The Environment Agency recently released their database of River Habitat Surveys (RHS) as open data, available from the GeoStore under the Open Government Licence. RHS is described as the ‘standard for collecting data on the physical character and quality of river habitats across the UK’. The data comes in the from of an Open Office XML spreadsheet, and includes survey data collected in England, Wales, Scotland and Northern Ireland from 1994 - present.
The location of the survey points are given as grid references, either using the British National Grid (EPSG:27700) for sites in Great Britain, or the Irish Grid (EPSG:29903) for sites in Northern Ireland.

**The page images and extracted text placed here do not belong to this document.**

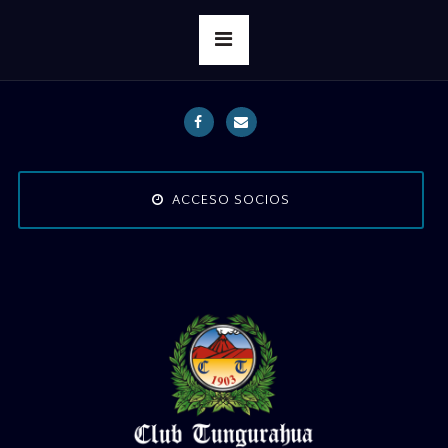
ACCESO SOCIOS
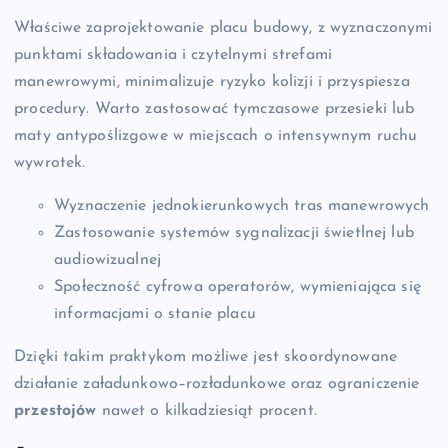
Właściwe zaprojektowanie placu budowy, z wyznaczonymi
punktami składowania i czytelnymi strefami
manewrowymi, minimalizuje ryzyko kolizji i przyspiesza
procedury. Warto zastosować tymczasowe przesieki lub
maty antypoślizgowe w miejscach o intensywnym ruchu
wywrotek.
Wyznaczenie jednokierunkowych tras manewrowych
Zastosowanie systemów sygnalizacji świetlnej lub
audiowizualnej
Społeczność cyfrowa operatorów, wymieniająca się
informacjami o stanie placu
Dzięki takim praktykom możliwe jest skoordynowane
działanie załadunkowo–rozładunkowe oraz ograniczenie
przestojów
nawet o kilkadziesiąt procent.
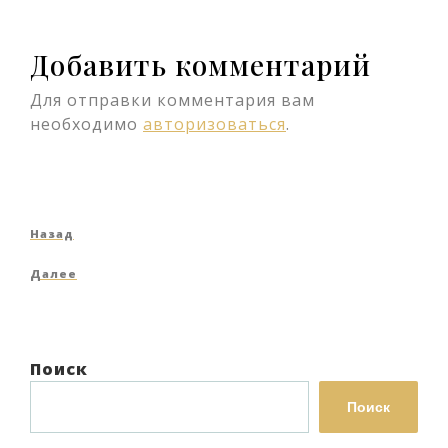
Добавить комментарий
Для отправки комментария вам
необходимо
авторизоваться
.
Навигация
Предыдущая
Назад
по
запись
Следующая
Далее
записям
запись
Поиск
Поиск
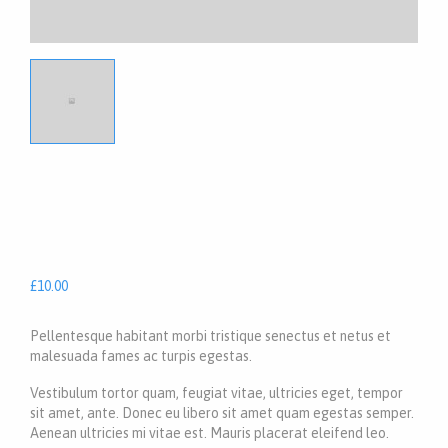
£
10.00
Pellentesque habitant morbi tristique senectus et netus et
malesuada fames ac turpis egestas.
Vestibulum tortor quam, feugiat vitae, ultricies eget, tempor
sit amet, ante. Donec eu libero sit amet quam egestas semper.
Aenean ultricies mi vitae est. Mauris placerat eleifend leo.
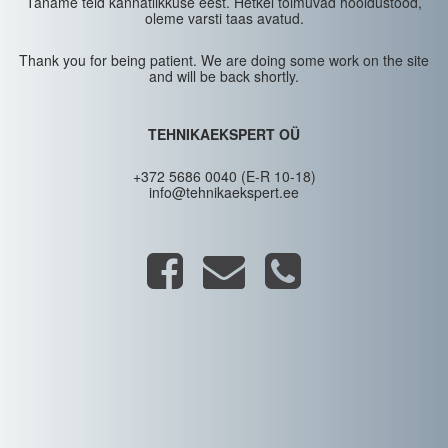
Täname teid kannatlikkuse eest. Hetkel toimuvad hooldustööd,
oleme varsti taas avatud.
Thank you for being patient. We are doing some work on the site
and will be back shortly.
TEHNIKAEKSPERT OÜ
+372 5686 0040 (E-R 10-18)
info@tehnikaekspert.ee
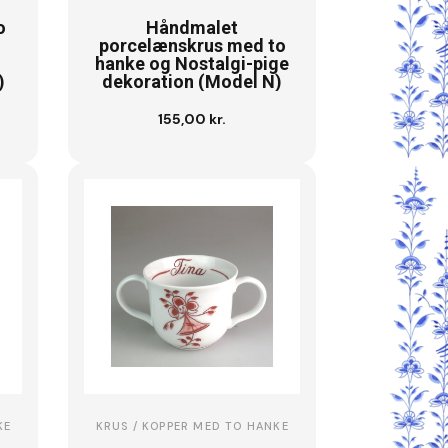
o
Håndmalet
porcelænskrus med to
hanke og Nostalgi-pige
)
dekoration (Model N)
155,00 kr.
Se vare
KE
KRUS / KOPPER MED TO HANKE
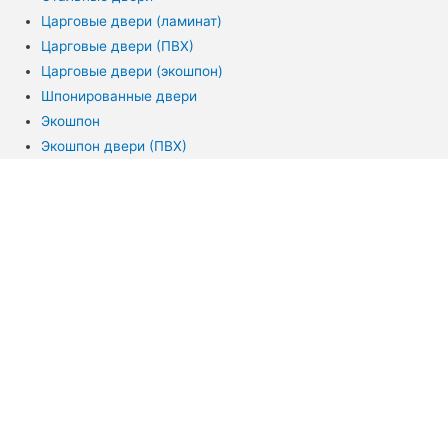
Царговые двери (ламинат)
Царговые двери (ПВХ)
Царговые двери (экошпон)
Шпонированные двери
Экошпон
Экошпон двери (ПВХ)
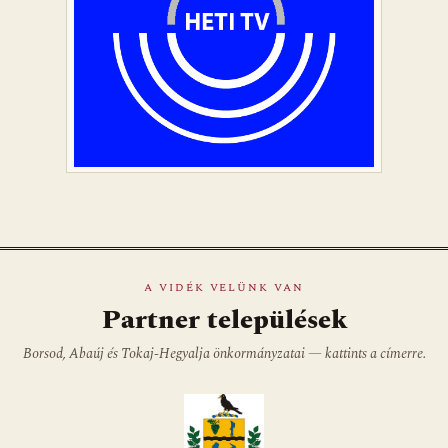
A VIDÉK VELÜNK VAN
Partner települések
Borsod, Abaúj és Tokaj-Hegyalja önkormányzatai — kattints a címerre.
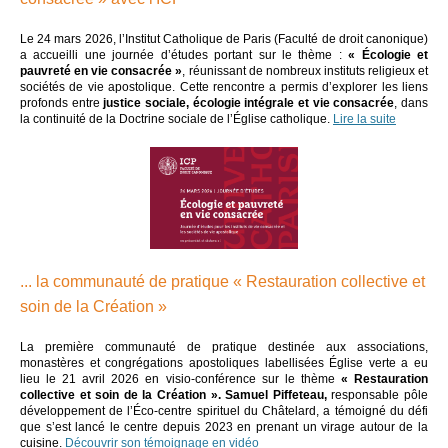
Le 24 mars 2026, l’Institut Catholique de Paris (Faculté de droit canonique)
a accueilli une journée d’études portant sur le thème :
« Écologie et
pauvreté en vie consacrée »
, réunissant de nombreux instituts religieux et
sociétés de vie apostolique. Cette rencontre a permis d’explorer les liens
profonds entre
justice sociale, écologie intégrale et vie consacrée
, dans
la continuité de la Doctrine sociale de l’Église catholique.
Lire la suite
... la communauté de pratique « Restauration collective et
soin de la Création »
La première communauté de pratique destinée aux associations,
monastères et congrégations apostoliques labellisées Église verte a eu
lieu le 21 avril 2026 en visio-conférence sur le thème
« Restauration
collective et soin de la Création ».
Samuel Piffeteau,
responsable pôle
développement de l’Éco-centre spirituel du Châtelard,
a témoigné du défi
que s’est lancé le centre depuis 2023 en prenant un virage autour de la
cuisine.
Découvrir son témoignage en vidéo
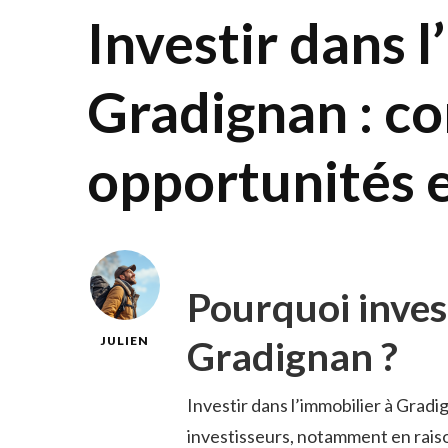
Investir dans l
Gradignan : co
opportunités 
Pourquoi invest
Gradignan ?
JULIEN
Investir dans l’immobilier à Grad
investisseurs, notamment en rai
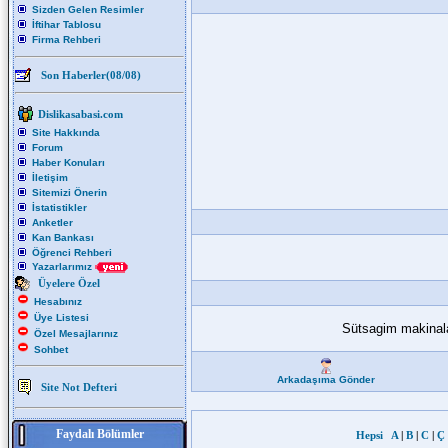
Sizden Gelen Resimler
İftihar Tablosu
Firma Rehberi
Son Haberler(08/08)
Dislikasabasi.com
Site Hakkında
Forum
Haber Konuları
İletişim
Sitemizi Önerin
İstatistikler
Anketler
Kan Bankası
Öğrenci Rehberi
Yazarlarımız
Üyelere Özel
Hesabınız
Üye Listesi
Sütsagim makinalar
Özel Mesajlarınız
Sohbet
Arkadaşıma Gönder
Site Not Defteri
Faydalı Bölümler
Hepsi
A
|
B
|
C
|
Ç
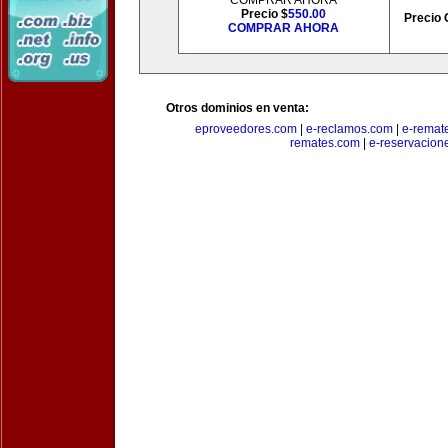
COMPRAR AHORA
Precio $
550.00
Precio 
COMPRAR AHORA
Otros dominios en venta:
eproveedores.com
|
e-reclamos.com
|
e-remat
remates.com
|
e-reservacion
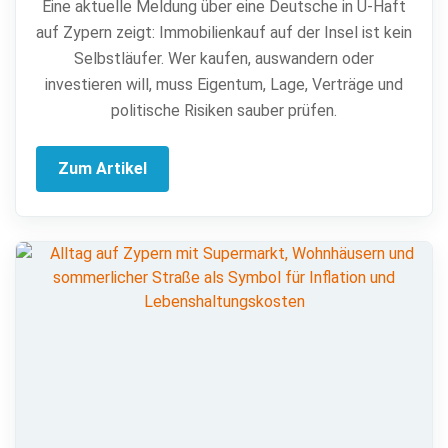
Eine aktuelle Meldung über eine Deutsche in U-Haft
auf Zypern zeigt: Immobilienkauf auf der Insel ist kein
Selbstläufer. Wer kaufen, auswandern oder
investieren will, muss Eigentum, Lage, Verträge und
politische Risiken sauber prüfen.
Zum Artikel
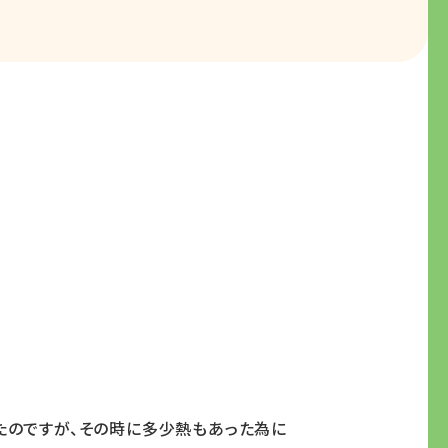
たのですが、その時に多少熱もあった為に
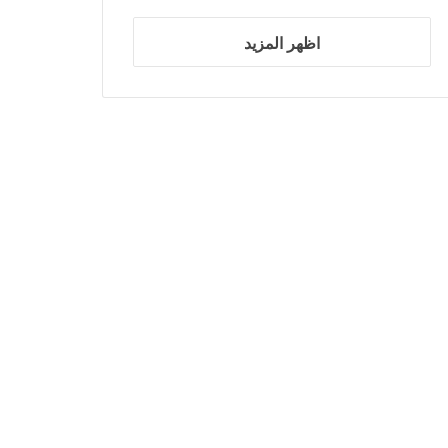
اظهر المزيد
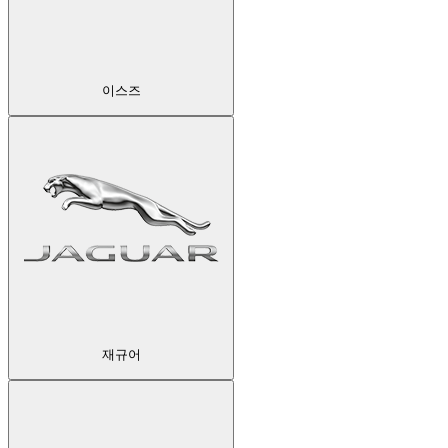
이스즈
재규어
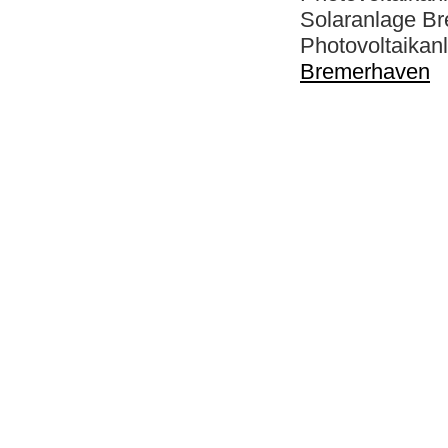
Solaranlage B
Photovolta
Bremerhaven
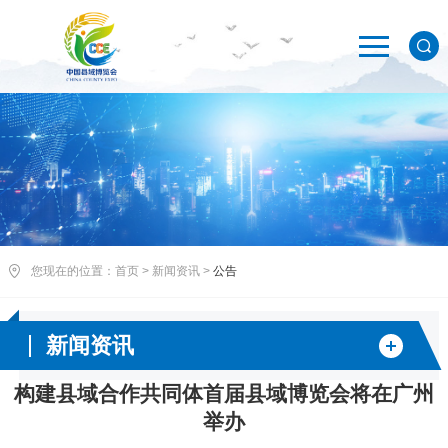
您现在的位置：
首页
>
新闻资讯
>
公告
新闻资讯
构建县域合作共同体首届县域博览会将在广州
举办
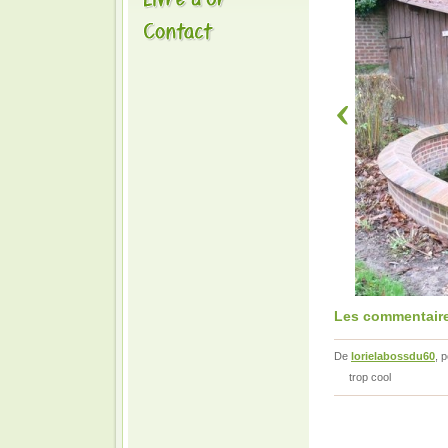
Les commentaire
De
lorielabossdu60
, 
trop cool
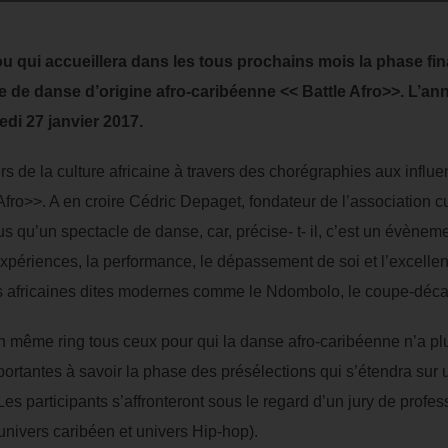
 qui accueillera dans les tous prochains mois la phase final
e de danse d’origine afro-caribéenne << Battle Afro>>. L’ann
di 27 janvier 2017.
rs de la culture africaine à travers des chorégraphies aux influen
 Afro>>. A en croire Cédric Depaget, fondateur de l’association cu
us qu’un spectacle de danse, car, précise- t- il, c’est un évèneme
xpériences, la performance, le dépassement de soi et l’excellenc
es africaines dites modernes comme le Ndombolo, le coupe-décal
un même ring tous ceux pour qui la danse afro-caribéenne n’a p
rtantes à savoir la phase des présélections qui s’étendra sur u
es participants s’affronteront sous le regard d’un jury de profe
univers caribéen et univers Hip-hop).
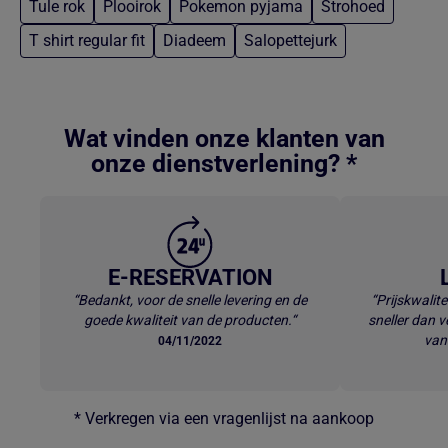
Tule rok
Plooirok
Pokemon pyjama
Strohoed
T shirt regular fit
Diadeem
Salopettejurk
Terug naar hoofdinhoud
Wat vinden onze klanten van
onze dienstverlening? *
E-RESERVATION
“Bedankt, voor de snelle levering en de
“Prijskwalite
goede kwaliteit van de producten.“
sneller dan v
van
04/11/2022
* Verkregen via een vragenlijst na aankoop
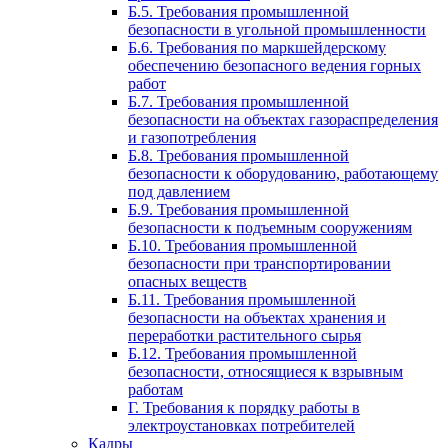
Б.5. Требования промышленной
безопасности в угольной промышленности
Б.6. Требования по маркшейдерскому
обеспечению безопасного ведения горных
работ
Б.7. Требования промышленной
безопасности на объектах газораспределения
и газопотребления
Б.8. Требования промышленной
безопасности к оборудованию, работающему
под давлением
Б.9. Требования промышленной
безопасности к подъемным сооружениям
Б.10. Требования промышленной
безопасности при транспортировании
опасных веществ
Б.11. Требования промышленной
безопасности на объектах хранения и
переработки растительного сырья
Б.12. Требования промышленной
безопасности, относящиеся к взрывным
работам
Г. Требования к порядку работы в
электроустановках потребителей
Кадры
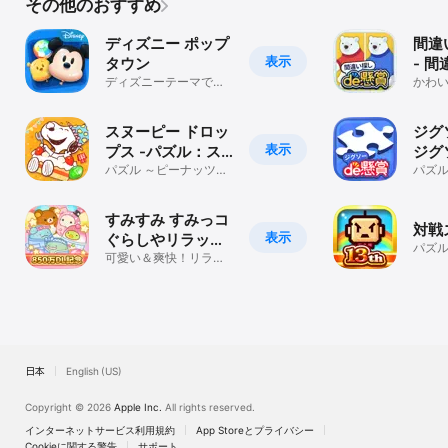
その他のおすすめ
ディズニー ポップ
間違
表示
タウン
- 
ディズニーテーマで楽
トレ
かわ
しむパズル
真で
める
スヌーピー ドロッ
ジグ
表示
プス -パズル：ス
ジグ
ヌーピー パズル
パズル ～ピーナッツと
パズ
パズ
SNOOPYのかわいいパ
追加
式)
ズルゲーム～
ムで
すみすみ すみっコ
対戦
表示
ぐらしやリラック
パズ
マが登場するパズ
可愛い＆爽快！リラッ
クマやすみっコぐらし
ルゲーム
とパズルで遊ぼう！
日本
English (US)
Copyright © 2026
Apple Inc.
All rights reserved.
インターネットサービス利用規約
App Storeとプライバシー
Cookieに関する警告
サポート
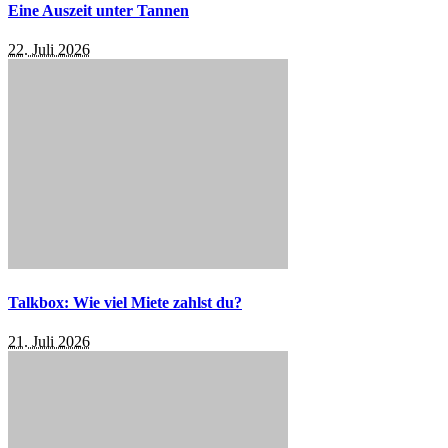
Eine Auszeit unter Tannen
22. Juli 2026
Talkbox: Wie viel Miete zahlst du?
21. Juli 2026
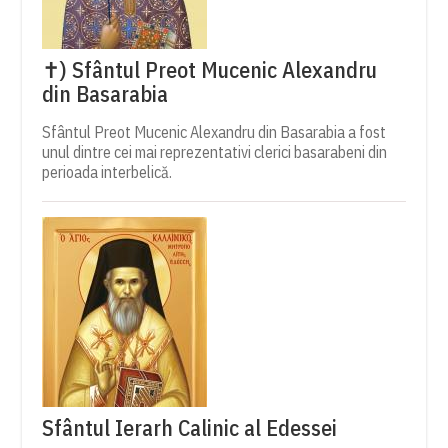
✝) Sfântul Preot Mucenic Alexandru
din Basarabia
Sfântul Preot Mucenic Alexandru din Basarabia a fost
unul dintre cei mai reprezentativi clerici basarabeni din
perioada interbelică.
Sfântul Ierarh Calinic al Edessei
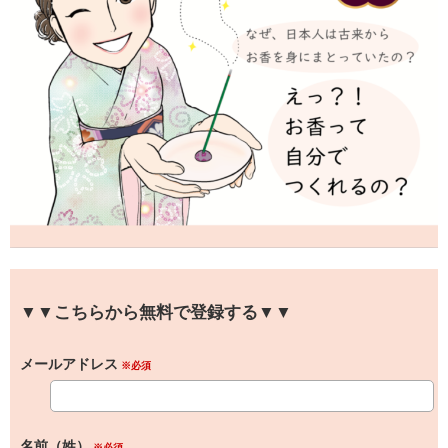
▼▼こちらから無料で登録する▼▼
メールアドレス
※必須
名前（姓）
※必須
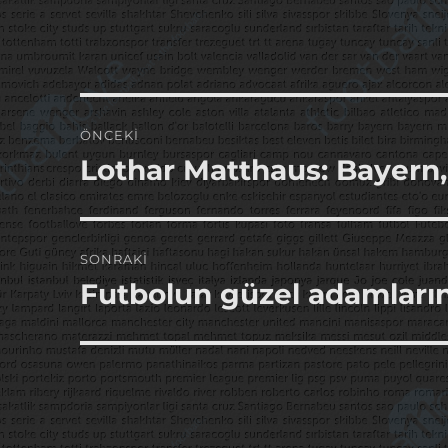
Yazı
ÖNCEKI
gezinmesi
Lothar Matthaus: Bayern,
Önceki
yazı:
SONRAKI
Futbolun güzel adamları
Sonraki
yazı:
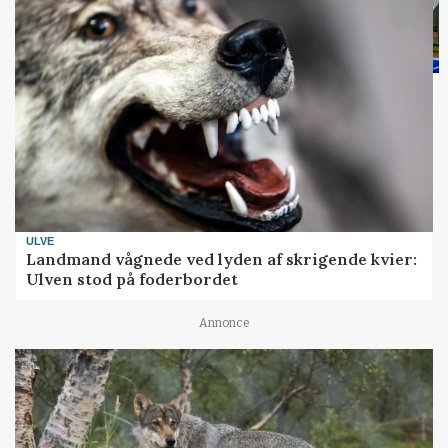
ULVE
Landmand vågnede ved lyden af skrigende kvier:
Ulven stod på foderbordet
Annonce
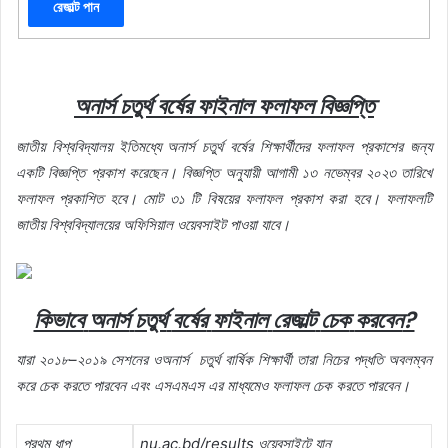
অনার্স
চতুর্থ
বর্ষের
ফাইনাল
ফলাফল
বিজ্ঞপ্তি
জাতীয়
বিশ্ববিদ্যালয়
ইতিমধ্যে
অনার্স
চতুর্থ
বর্ষের
শিক্ষার্থীদের
ফলাফল
প্রকাশের
জন্য
একটি
বিজ্ঞপ্তি
প্রকাশ
করেছেন।
বিজ্ঞপ্তি
অনুযায়ী
আগামী
১৩
নভেম্বর
২০২৩
তারিখে
ফলাফল
প্রকাশিত
হবে।
মোট
৩১
টি
বিষয়ের
ফলাফল
প্রকাশ
করা
হবে।
ফলাফলটি
জাতীয়
বিশ্ববিদ্যালয়ের
অফিসিয়াল
ওয়েবসাইট
পাওয়া
যাবে।
কিভাবে
অনার্স
চতুর্থ
বর্ষের
ফাইনাল
রেজাল্ট
চেক
করবেন
?
যারা
২০১৮
–
২০১৯
সেশনের
ওঅনার্স
চতুর্থ
বার্ষিক
শিক্ষার্থী
তারা
নিচের
পদ্ধতি
অবলম্বন
করে
চেক
করতে
পারবেন
এবং
এসএমএস
এর
মাধ্যমেও
ফলাফল
চেক
করতে
পারবেন।
প্রথম
ধাপ
nu.ac.bd/results
ওয়েবসাইটে
যান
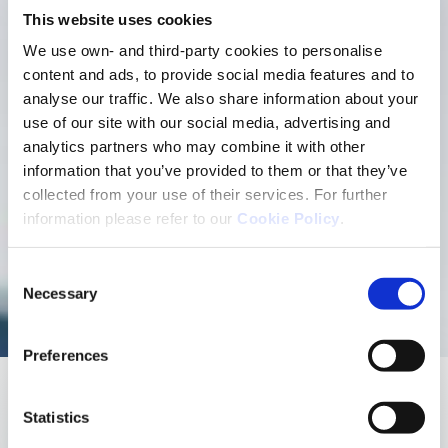
This website uses cookies
We use own- and third-party cookies to personalise
content and ads, to provide social media features and to
analyse our traffic. We also share information about your
use of our site with our social media, advertising and
analytics partners who may combine it with other
information that you’ve provided to them or that they’ve
collected from your use of their services. For further
Unsere
information please refer to our
Cookie Policy
.
Verantwortung
Consent
Necessary
Selection
Preferences
Statistics
ALLES ÜBER UNSERE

To display the data in a GIS these grid references need to be converted into easting and northing coordinates. This post describes how this can be achieved using Python.
Both the British National Grid and Irish Grid systems uses a 5x5 grid labelled A-Z (skipping I) from top left (north west) to bottom right (south east). The Irish grid is the simpler of the two, using one grid of 100km squares. The British grid is more complex, with 500km squares further subdivided into 5x5 grids of 100km squares. In addition to this, the British grid uses a pair of false easting and northing values so that the bottom left corner of the SV tile is at 0,0 instead of 1000000,500000. The two grids are illustrated below, drawn using Cartopy and Natural Earth data.
Grid references are given as a letter (Irish) or pair of letters (British) followed by numbers further subdividing the 100km square. The number of digits gives the precision, with a ‘10 figure’ grid reference accurate to 1 metre, an ‘8 figure’ to 10 metres and a ‘6 figure’ to 100 metres. For example, SP513061 identifies a 100 metre square at 451300,206100 in Oxford, England. Ordnance Survey provide more information on the British National Grid, including the excellent Guide To Coordinate Systems In Great Britain.
The Python functions given below convert both types of grid references into easting and northing coordinates (i.e. x,y coordinates), suitable for use in GIS. The same core function - grid2xy
- is used for both grids, with helper functions to convert British and Irish grid references.
# 5x5 grid letters, missing I
alphabet = 'ABCDEFGHJKLMNOPQRSTUVWXYZ'
def grid2xy(false_easting, false_northing, gridsizes, grid_ref):
'''Convert grid reference to coordinates'''
# false easting and northing
easting = -false_easting
northing = -false_northing
# convert letter(s) to easting and northing offset
for n in range(0, len(gridsizes)):
letter = grid_ref[n]
idx = alphabet.index(letter)
col = (idx % 5)
row = 4 - ((idx) / 5)
easting += (col * gridsizes[n])
northing += (row * gridsizes[n])
# numeric components of grid reference
grid_ref = grid_ref[len(gridsizes):] # remove the letters
e = '{:0<5}'.format(grid_ref[0:len(grid_ref)/2])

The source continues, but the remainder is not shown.